Kılıçdaroğlu aynı Tayyip Erdoğan gibi parti MYK’sını seçerken seçime yönelik yüksek performanslı isimlere yönelmiş durumda. Partinin kasası Hurşit Güneş’de; ekonomi, bundan sonraki aşamada amaç piyasalara güven vermek olacağı için Hazine kökenli Faik Öztrak’da. Umut Oran, Süheyl Batum, kurmay pozisyonlarını koruyorlar. Osman Korutürk, PM üyesi Faruk Loğoğlu’yla birlikte CHP’yi dış politikada söz söyler hale getirmeyi hedefleyecek. Eski Trabzon belediye başkanı Volkan Canalioğlu, sadece Karadeniz’de Ak Parti’nin yükselişine karşı değil, aynı zamanda Trabzon’da uyguladığı formülü diğer belediyelere de yaymak için getirilmiş. Bir Karadenizli karşısında önemli bir Kürt aydını olan Sezgin Tanrıkulu var. Sena Kaleli Bursa’daki çalışmalarıyla öne çıktı; bugün parti içi eğitimden sorumlu.

Her vekil bir ilden sorumlu
Bu atamalardaki amaç, AK Parti’de olduğu gibi soluk soluğa sürekli koşuşturan bir üst mekanizma oluşturmak.

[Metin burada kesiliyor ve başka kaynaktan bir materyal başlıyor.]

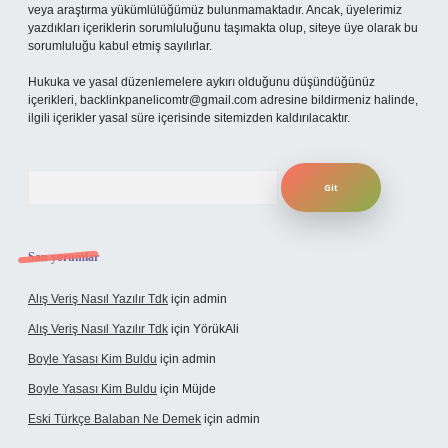
veya araştırma yükümlülüğümüz bulunmamaktadır. Ancak, üyelerimiz
yazdıkları içeriklerin sorumluluğunu taşımakta olup, siteye üye olarak bu
sorumluluğu kabul etmiş sayılırlar.
Hukuka ve yasal düzenlemelere aykırı olduğunu düşündüğünüz
içerikleri,
backlinkpanelicomtr@gmail.com
adresine bildirmeniz halinde,
ilgili içerikler yasal süre içerisinde sitemizden kaldırılacaktır.
Arama
Son yorumlar
Alış Veriş Nasıl Yazılır Tdk
için
admin
Alış Veriş Nasıl Yazılır Tdk
için
YörükAli
Boyle Yasası Kim Buldu
için
admin
Boyle Yasası Kim Buldu
için
Müjde
Eski Türkçe Balaban Ne Demek
için
admin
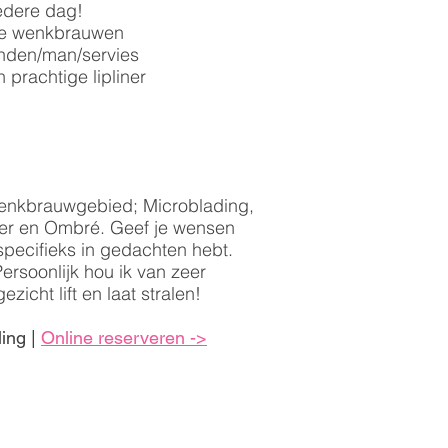
iedere dag!
lle wenkbrauwen
anden/man/servies
 prachtige lipliner
wenkbrauwgebied; Microblading,
er en Ombré. Geef je wensen
s specifieks in gedachten hebt.
ersoonlijk hou ik van zeer
zicht lift en laat stralen!
ling |
Online reserveren ->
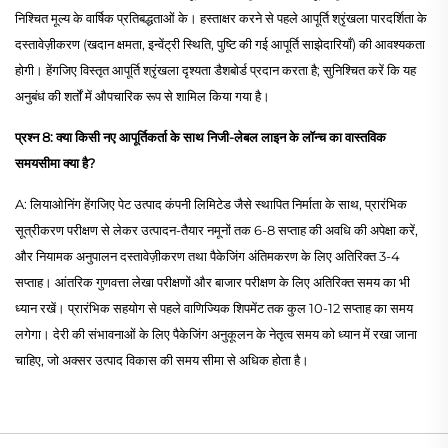
निश्चित मूल्य के वार्षिक प्रतिबद्धताओं के। हस्ताक्षर करने से पहले आपूर्ति श्रृंखला पारदर्शिता के
दस्तावेज़ीकरण (खदान क्षमता, इन्वेंट्री स्थिति, पुष्टि की गई आपूर्ति साझेदारियाँ) की आवश्यकता
होगी। हेंगजिए विस्तृत आपूर्ति श्रृंखला दृश्यता डैशबोर्ड प्रदान करता है; सुनिश्चित करें कि यह
अनुबंध की शर्तों में औपचारिक रूप से शामिल किया गया है।
प्रश्न 8: क्या किसी नए आपूर्तिकर्ता के साथ निजी-लेबल लाइन के लॉन्च का वास्तविक
समयसीमा क्या है?
A: लियाओनिंग हेंगजिए पेट उत्पाद कंपनी लिमिटेड जैसे स्थापित निर्माता के साथ, प्रारंभिक
सूत्रीकरण परीक्षण से लेकर उत्पादन-तैयार नमूनों तक 6-8 सप्ताह की अवधि की अपेक्षा करें,
और नियामक अनुपालन दस्तावेज़ीकरण तथा पैकेजिंग अंतिमकरण के लिए अतिरिक्त 3-4
सप्ताह। आंतरिक गुणवत्ता लेखा परीक्षणों और बाजार परीक्षण के लिए अतिरिक्त समय का भी
ध्यान रखें। प्रारंभिक सहयोग से पहले वाणिज्यिक शिपमेंट तक कुल 10-12 सप्ताह का समय
लगेगा। देरी की संभावनाओं के लिए पैकेजिंग अनुकूलन के नेतृत्व समय को ध्यान में रखा जाना
चाहिए, जो अक्सर उत्पाद विकास की समय सीमा से अधिक होता है।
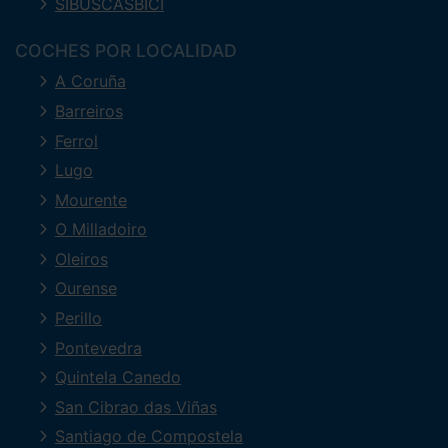
SIBUSCASBICI
COCHES POR LOCALIDAD
A Coruña
Barreiros
Ferrol
Lugo
Mourente
O Milladoiro
Oleiros
Ourense
Perillo
Pontevedra
Quintela Canedo
San Cibrao das Viñas
Santiago de Compostela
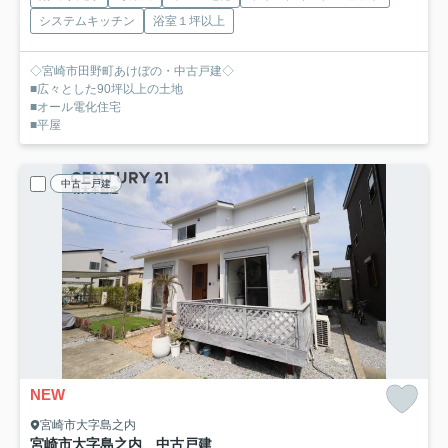
システムキッチン
浴室１坪以上
◇宮崎市田野町あけぼの・中古戸建◇
■広々とした90坪以上の土地
■オール電化住宅
■平屋
中古一戸建
NEW
宮崎市大字島之内
宮崎市大字島之内 中古戸建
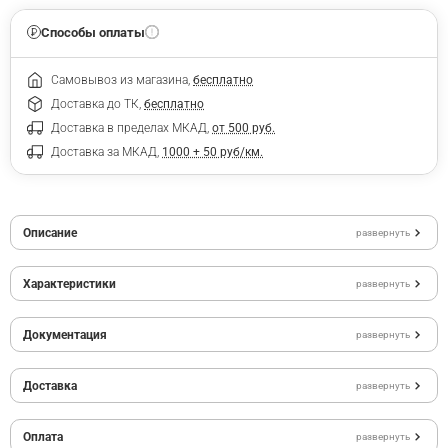
Способы оплаты
Самовывоз из магазина,
бесплатно
Доставка до ТК,
бесплатно
Доставка в пределах МКАД,
от 500 руб.
Доставка за МКАД,
1000 + 50 руб/км.
Описание
развернуть
Характеристики
развернуть
Документация
развернуть
Доставка
развернуть
Оплата
развернуть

Geçmişte CHP’de sorun, milletvekillerin ölçülebilir başarı kriterleri olmamasıydı. Bu sefer Ak Parti’ye benzeyen bir diğer yeni uygulama, her milletvekili ve parti meclisi üyesinin belli bir ilden sorumlu olması. Örneğin Melda Onur, Antalya, Şahin Mengü Diyarbakır, Sezgin Tanrıkulu Denizli, ilahiyat kökenli Muhammet Çakmak Gümüşhane’den sorumlu. Başarıları, o illerdeki durumla ölçülebilir olacak.
Bakalım bu yolla sadece ideolojik altyapısını değil, örgütlenmesini de değiştiren çalışan CHP, önümüzdeki 6 ayda seçim hedeflerini tutturabilecek mi?